~La historia es de mi propia autoría, basada en hechos reales~

ONESHOT


Y pensar que yo por ti mi vida daba…

Y pensar que pude fantasear de una y mil formas contigo…

¡que tonta e ingenua he sido!

Y pensar que te di mis mejores momentos, intenté otorgarte mis mejores facetas y que te dije tantas palabras…

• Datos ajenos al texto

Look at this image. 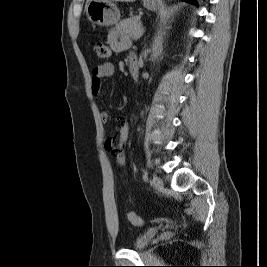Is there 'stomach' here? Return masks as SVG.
I'll return each instance as SVG.
<instances>
[{"label": "stomach", "instance_id": "obj_1", "mask_svg": "<svg viewBox=\"0 0 267 267\" xmlns=\"http://www.w3.org/2000/svg\"><path fill=\"white\" fill-rule=\"evenodd\" d=\"M148 10H156L158 0H143ZM86 15L95 25L108 27L120 20V11L110 0H91L86 5Z\"/></svg>", "mask_w": 267, "mask_h": 267}]
</instances>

Si… sé que lo recuerdas… aquellas palabras que te dediqué. Esas palabras que yo juré eran verdad, cuantas mentiras te he dicho ¿cierto? No fue hace mucho que también te dediqué una carta, una carta de amor, donde desbordaba miel y toda la vida era rosa… al menos ¿la recuerdas? ¿o te reíste de todo lo que escribí? Solo llevábamos 6 meses y yo como ingenua dedicándote palabras como si lleváramos toda una vida. Pidiéndole a la luna y al viento que te abrace y te susurre al oído cuanto te amaba, como los amantes de antaño. Y lo peor es que juré amor eterno. ¿No soy graciosa?

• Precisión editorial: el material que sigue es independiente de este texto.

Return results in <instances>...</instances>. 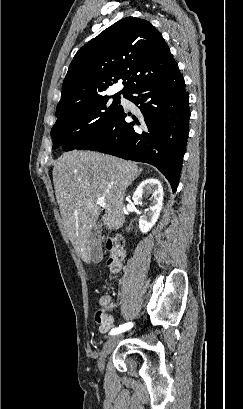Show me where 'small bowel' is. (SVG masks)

¿Por qué el amor se termina tan pronto? ¿por qué dejé de amarte? ¿te amaba? ¿te amé? ¿alguna vez sentí lo mismo que tú decías tenerme?

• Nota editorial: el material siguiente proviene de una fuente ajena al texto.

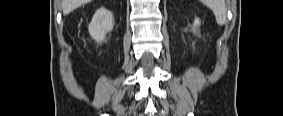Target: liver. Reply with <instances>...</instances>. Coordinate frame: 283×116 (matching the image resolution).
<instances>
[{
	"instance_id": "obj_1",
	"label": "liver",
	"mask_w": 283,
	"mask_h": 116,
	"mask_svg": "<svg viewBox=\"0 0 283 116\" xmlns=\"http://www.w3.org/2000/svg\"><path fill=\"white\" fill-rule=\"evenodd\" d=\"M90 2V0H61V7L64 15H68L81 5Z\"/></svg>"
}]
</instances>
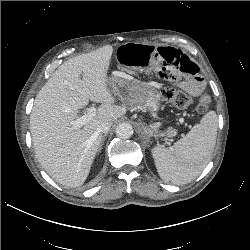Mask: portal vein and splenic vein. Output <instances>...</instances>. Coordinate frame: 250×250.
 <instances>
[{
  "instance_id": "portal-vein-and-splenic-vein-1",
  "label": "portal vein and splenic vein",
  "mask_w": 250,
  "mask_h": 250,
  "mask_svg": "<svg viewBox=\"0 0 250 250\" xmlns=\"http://www.w3.org/2000/svg\"><path fill=\"white\" fill-rule=\"evenodd\" d=\"M96 115V109L95 107L91 106L87 108V113L84 114L83 116L77 118L72 122V126L74 129H79L83 125H85L93 116Z\"/></svg>"
}]
</instances>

¿Cuántas veces me he preguntado lo mismo? Cada que me preguntan por ti no sé que otra excusa inventar. A veces me pregunto si todos pensarán que te he inventado… la cuestión es… ¿eres un invento? ¿un vil producto de mi pobre imaginación necesitada de afecto?

Es tan difícil aguantar esta mentira… ni siquiera sé si existes. Ni siquiera se si yo misma existo. No me reconozco, he cometido tantas tonterías que ni siquiera puedo atreverme a verme a la cara.

Digo que te amo o que te quiero, digo que te extraño y te necesito, digo mentiras tras mentiras. ¿de verdad te quiero? ¿de verdad te amo? Creo que no… no me creas aun bacilo y de vez en cuando dudo de mi juicio. Solo hay algo que ya dejé en claro. Ahora lo veo y sabes ¿qué?

Me cansé.

Me cansé de todo, me cansé de fingir que aún te amo. No te amo, creo que nunca te amé. Me enamoré de una falacia creada por mi mente, te idealicé con todo lo que yo creía que me gustaba.

Perdóname. He sido egoísta, siempre hablando de lo que yo quiero sin darte oportunidad de decirme lo que quieres. Trato de ser la persona que anhelas, de la que según tú te enamoraste. ¿por qué sigues mintiéndome? ¿por qué sigues mintiéndote?

¿Sabes algo? Siempre pensé que vendrías y seríamos tan felices que todo lo demás iba a hacer que tuviese una vida perfecta, que ilusa he sido, que mente tan patética puedo decirte que me representa… él tenía razón. Siempre la tuvo.

Discúlpame, te he engañado. Una, dos, mil veces; no eres el único hombre que ha ocupado mis pensamientos. No.

Él, el egoísta, el frío, el tempano de hielo; con quien fui una mujer en vez de una idiota colegiala… ese hombre que comparte mis ideales y sueños. Que a pesar de todo, ha estado cerca de mí. No siempre lo he querido, ha sido mi rival y mi más grande competencia… siempre he querido ser más que él para que vea que somos iguales… pero no lo culpes… él no es el único; recuerda que fue por él por quién iniciamos toda esta historia.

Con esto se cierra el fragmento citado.